I still have no solution for the DPDK failure I am seeing in daos_server startup, but I have more background information on the problem. The underlying problem is that DPDK cannot convert virtual addresses to physical addresses.
Step 1: Early in startup, rte_pci_get_iommu_class() is called from rte_eal_init(), it sets iova_mode to RTE_IOVA_PA (DMA using physical addresses).
Step 2: rte_eal_hugepage_init() gets called, which eventually calls test_phys_addrs_available(). That routine sets phys_addrs_available = false, and reports:
delphi-004.us.cray.com INFO 2020/03/14 08:37:09 daos_io_server:1 EAL: Cannot obtain physical addresses: Permission denied. Only vfio will function.
The “Permission denied” is a stale errno value, the actual test in the code that fails is inside routine rte_mem_virt2phy():
/* * the pfn (page frame number) are bits 0-54 (see * pagemap.txt in linux Documentation) */ if ((page & 0x7fffffffffffffULL) == 0) { return RTE_BAD_IOVA; }
The bottom 55 bits of the word that was read are all zeros.
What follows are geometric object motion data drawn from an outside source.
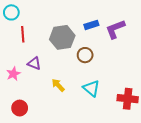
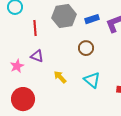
red line: (23, 34) -> (35, 28), moved
gray hexagon: (62, 37) -> (64, 16), moved
red circle: (20, 108) -> (23, 99), size x1.5

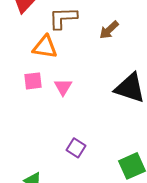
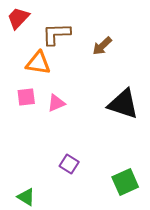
pink triangle: (63, 87) -> (56, 103), turned 36

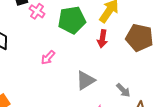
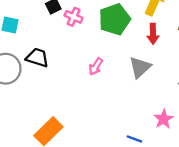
gray triangle: (85, 80) -> (140, 67), moved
The actual value of the word is 0x8180000000000000.
Step 3: Routine rte_service_init() gets called. It eventually calls alloc_seg() which wants to convert a virtual address to a physical address, but phys_addrs_available is false, so it fails. It tries to allocate segments on both sockets but both attempts fail, as phys_addrs_available applies to both sockets.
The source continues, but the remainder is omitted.